L ’articolo 3 riporta le sanzioni per la violazione delle disposizioni della direttiva 94/11/CE, concernente l'etichettatura dei materiali usati nelle principali componenti delle calzature destinate alla vendita al consumatore.
In particolare, il comma 1 dispone la sanzione pecuniaria per la violazione dell’obbligo da parte del fabbricante o l’importatore di immettere sul mercato calzature provviste di etichetta, in violazione dell’articolo 4, comma 3 della direttiva 94/11/CE.
Il comma 2 dispone invece la sanzione pecuniaria per il distributore che non ottemperi alle disposizioni di cui all’articolo 4, paragrafo 5 della direttiva 94/11/CE, non verificando la presenza sulle calzature in vendita e mettendo quindi a disposizione sul mercato calzature prive di etichetta.
Il comma 3 dispone la sanzione pecuniaria per il fabbricante o l’importatore che immetta sul mercato calzature con composizione diversa da quella dichiarata in etichetta in violazione dell’articolo 4 paragrafo 5, della direttiva 94/11/CE. Si tratta in tale caso di una difformità della reale composizione del prodotto rispetto alle indicazioni di composizione riportate in etichetta.
Il comma 4 dispone invece la sanzione pecuniaria per il fabbricante o l’importatore che immetta sul mercato calzature con etichetta non conforme alle indicazioni stabilite dall’articolo 4, paragrafi 1, 2, 3 e 4 della direttiva 94/11/CE. Il comma 1 dell’articolo 4, si ricorda, dispone in merito alla percentuale di composizione del materiale che costituisce la calzatura per poter richiamare il materiale stesso nell’etichettatura del prodotto. Analogamente lo stesso comma sanziona le difformità riguardo alle modalità di etichettatura che vengono individuate dallo Stato Membro ai sensi del paragrafo 2 dell’articolo 4 della direttiva 94/11/CE.
Il comma 5 prevede che la medesima sanzione amministrativa di cui al comma 4 si applichi anche al fabbricante o all’importatore che in violazione dell’articolo 4, paragrafo 2 della direttiva 94/11/CE utilizza una lingua diversa dall’italiano o da altra lingua ufficiale della Comunità.
Il comma 6 prevede sanzioni per il distributore che pone in vendita le calzature senza avere informato il consumatore finale del significato dei simboli adottati ai sensi dell’articolo 4, paragrafo 2 della direttiva 94/11/CE.
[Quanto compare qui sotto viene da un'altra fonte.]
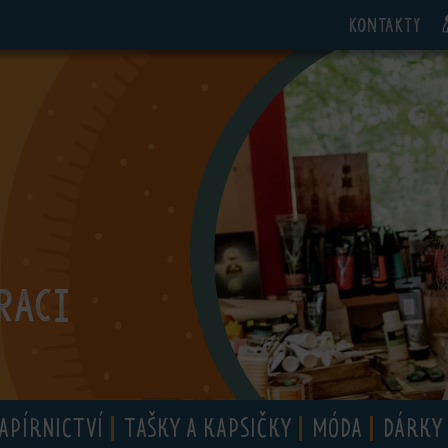
Kontakty
RACI
APÍRNICTVÍ
TAŠKY A KAPSIČKY
MÓDA
DÁRKY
Il comma 7 disciplina l’adozione, da parte dell’autorità di vigilanza, del provvedimento di conformazione dell’etichetta o di ritiro delle calzature dal mercato, fissando un termine di 60 giorni per l’ esecuzione. Sul punto, si rileva che tra i soggetti responsabili della regolarizzazione dell’etichetta non viene contemplato il venditore al dettaglio in quanto solo il fabbricante o il suo rappresentante o il responsabile della prima immissione in commercio delle calzature sul mercato sono responsabili della mancanza di etichetta o della sua non conformità di legge e, pertanto, è possibile assegnare un termine per la conformazione solo a questi ultimi. L’attività che il dettagliante deve svolgere è di collaborazione con le autorità di controllo, come disposto dalle disposizioni di carattere generale. Nei provvedimenti delle autorità di controllo che obbligano il produttore di conformare l'etichetta si dispone che i prodotti non possono essere venduti, ma sono ritirati dal dettagliante in attesa della conformazione.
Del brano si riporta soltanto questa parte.